It may have been just a splendid coincidence but, seated in the genteel Gainsborough Restaurant in the old Grand Hotel on the English Riviera where author Agatha Christie spent her first honeymoon, I found myself almost surrounded by Miss Marple look-alikes.
Across a plate adorned with “pressing of skate, parsley and confit potato with caperberry dressing” I noticed a very twee elderly lady with grey hair, a sweet smile and an inquiring look emanating from behind a pair of prescription spectacles.
To my right was another, primly dabbing red wine from the corners of her mouth with starched linen and yet another sat on my left, a rather proper, mannerly lady of means with a hand in the air silently summoning a waiter.
I waited in anticipation for the appearance of a short, clumsy Spaniard from Barcelona – this was Torquay after all where the television blockbuster comedy was set– but Fawlty Towers this was not.
The waiter was an attractive young Indian woman with all the elegance and poise of the aristocrats she attended, the rich and famous that this fashionable resort town has attracted since Victorian times.
Although Torquay is more egalitarian these days clientele and attitude, I suspected, had changed little at the Grand since the most widely published author in history was born in Torquay in 1890.
The stately old Victorian and art deco pile still towered over the palm-tree-lined waterfront promenade with wonderful views of Corbyn Head, Torre Abbey Sands beach, the Harbour and the town centre in the distance.
Torquay had all the old fashioned trimmings I had expected to find at an English seaside resort, countless fish and chip shops, Devonshire cream teas, garish ice cream stands, jangling amusement arcades, a casino and a magnificent Victorian pavilion, now a classy shopping centre.
Staid guesthouses and innumerable hotels of another era spread in an arc around the waterfront and Italianate white villas dotted Torquay’s famous seven hills but there were also signs of 21st century intrusion with modern apartment blocks, pavement cafes, pubs, restaurants and nightclubs.
There was a palpable party atmosphere nudged along, I was told, by frequent stag and hen weekends but wherever I went, I could never escape the lingering presence of Torquay’s favourite daughter.
It began to get serious at the Tourist Information Centre where I found a brochure entitled “Agatha Christie’s Riviera” listing her pet places in and around town.
Next door was the English Riviera Shop stacked with Agatha Christie merchandise and information about Murder Mystery theme breaks, Agatha Christie Tours and the Agatha Christie Murder Mystery Week Torquay celebrates each September.
Pursuing the Agatha Christie Trail I walked around the harbour to rocky Beacon Cove where the young Christie loved to swim. Around the turn of last century it was known as Ladies’ Bathing Cove, covertly scrutinised by gentlemen members of the adjacent Royal Torbay Yacht Club.

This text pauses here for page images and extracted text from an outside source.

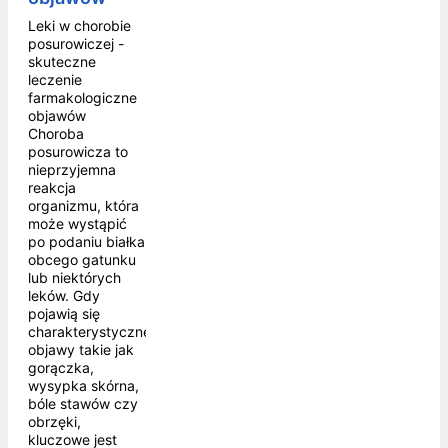
Leki w chorobie
posurowiczej -
skuteczne
leczenie
farmakologiczne
objawów
Choroba
posurowicza to
nieprzyjemna
reakcja
organizmu, która
może wystąpić
po podaniu białka
obcego gatunku
lub niektórych
leków. Gdy
pojawią się
charakterystyczne
objawy takie jak
gorączka,
wysypka skórna,
bóle stawów czy
obrzęki,
kluczowe jest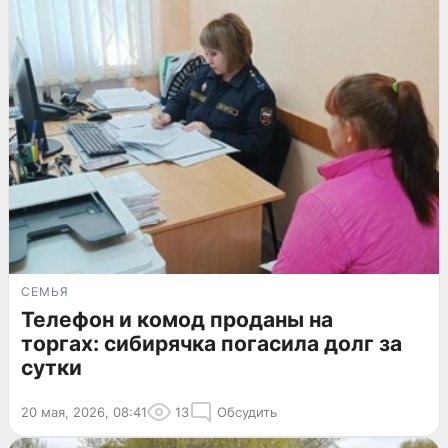
СЕМЬЯ
Телефон и комод проданы на
торгах: сибирячка погасила долг за
сутки
20 мая, 2026, 08:41
13
Обсудить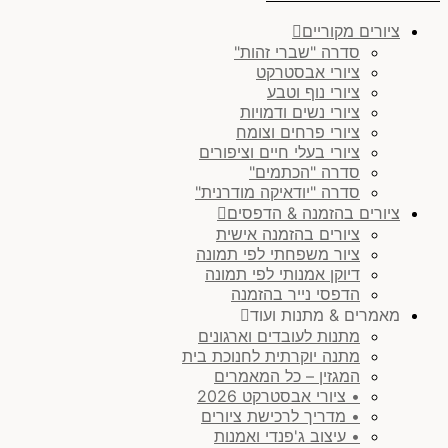
ציורים מקוריים
סדרה "שברי זהות"
ציורי אבסטרקט
ציורי נוף וטבע
ציורי נשים ודמויות
ציורי פרחים וצומח
ציורי בעלי חיים וציפורים
סדרה "הכתמים"
סדרה "יודאיקה מודרנית"
ציורים בהזמנה & הדפסים
ציורים בהזמנה אישית
ציור משפחתי לפי תמונה
דיוקן אמנותי לפי תמונה
הדפסי נייר בהזמנה
מאמרים & מתנות ועוד
מתנות לעובדים וארגונים
מתנה יוקרתית לחנוכת בית
המגזין – כל המאמרים
• ציורי אבסטרקט 2026
• מדריך לרכישת ציורים
• עיצוב ג'פנדי ואמנות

A short stroll up Park Hill Road was Torquay’s most luxurious hotel, the Barcelo Torquay Imperial, built in 1866 and used as a setting in several Christie novels. At Torquay Museum the Agatha Christie Gallery had a vast collection of memorabilia and photographs of her life, family, friends and Torquay as it was in her heyday.
The imposing English renaissance Town Hall around on Castle Circus, doubled as a Red Cross hospital during World War I where Christie worked as a volunteer nurse. In the dispensary she gained her intimate knowledge of poisons which later proved indispensable in so many of her murder mysteries.
I returned to the pavilion, once a grand concert hall where Agatha attended a Wagnerian concert in 1913 with Archie Christie whom she later married.
Just to the west were the Victorian style Princess Gardens, which opened in 1894 with a fountain, flower beds and palm trees imported from New Zealand – the same gardens she wrote about in “The ABC Murders”.
Jutting into the sea, the beautifully restored Princess Pier was another Victorian design with lattice steelwork and timber decking that once rattled under the younger Aggie’s roller skates.
After my feet rebelled against the pavement pounding I retired to the rental car and drove east to Meadfoot Beach, another of Ms Christie’s swimming retreats and a gently curving cove of pinkish sand and pebbles lapped by a gentle blue sea. It was a cool spring afternoon and barely half a dozen people were taking advantage of the sunshine.
Backtracking across town I looked for Cockington Court, the stately 17th century country manor where the budding young author once took part in open-air amateur dramatics on the spacious front lawns.
The only performances I saw there were a spirited cricket match and couples walking dogs but in the filtered sunlight it was a beautiful scene.
In the centre of town was a bust of the great lady, the only one in the world apparently, shaped by Dutch sculptor Carol van den Boom-Cairns and unveiled in 1990 on the centenary of her birth.
As part of those centenary celebrations Christie’s star characters, actors Joan Hickson (Miss Marple) and David Suchet (Hercule Poirot) arrived at Torquay Station on the Orient Express to meet for the first time as they never did in fiction.
When Marple held out her hand and Poirot raised and kissed it, the crowd erupted in spontaneous applause. No prizes for guessing who is still Torquay’s favourite daughter.